-- Opening Marker --

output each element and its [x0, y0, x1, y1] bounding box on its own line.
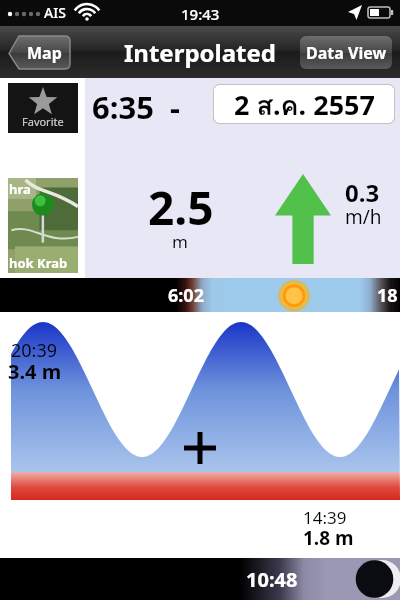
- staticText: 2 ส.ค. 2557: [234, 84, 375, 124]
- staticText: hra: [9, 180, 31, 198]
- staticText: 14:39: [303, 506, 347, 529]
- staticText: Map: [27, 42, 62, 64]
- staticText: 6:35 -: [92, 86, 180, 128]
- staticText: m: [172, 230, 188, 253]
- other: Tide rising: [275, 174, 331, 264]
- staticText: 3.4 m: [8, 358, 62, 385]
- button[interactable]: 2 ส.ค. 2557: [213, 84, 395, 124]
- button[interactable]: Map: [8, 36, 70, 69]
- button[interactable]: Favorite: [8, 83, 78, 133]
- staticText: Interpolated: [124, 36, 277, 69]
- staticText: Favorite: [22, 114, 64, 129]
- staticText: 6:02: [168, 283, 204, 308]
- staticText: m/h: [345, 204, 382, 230]
- staticText: 10:48: [246, 566, 298, 593]
- staticText: 20:39: [11, 338, 58, 363]
- button[interactable]: Data View: [300, 36, 392, 69]
- staticText: 1.8 m: [303, 525, 354, 551]
- staticText: 19:43: [181, 4, 220, 24]
- staticText: hok Krab: [9, 254, 68, 272]
- staticText: 0.3: [345, 176, 380, 209]
- staticText: 2.5: [148, 176, 214, 239]
- staticText: 18: [377, 283, 398, 308]
- staticText: Data View: [306, 42, 387, 64]
- staticText: AIS: [44, 3, 66, 22]
- button[interactable]: hra: [8, 178, 78, 273]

-- Closing Marker --

> [Assignment]:
In the entries above, identify every line with the string "Data".

> [Problem solution]:
- button[interactable]: Data View: [300, 36, 392, 69]
- staticText: Data View: [306, 42, 387, 64]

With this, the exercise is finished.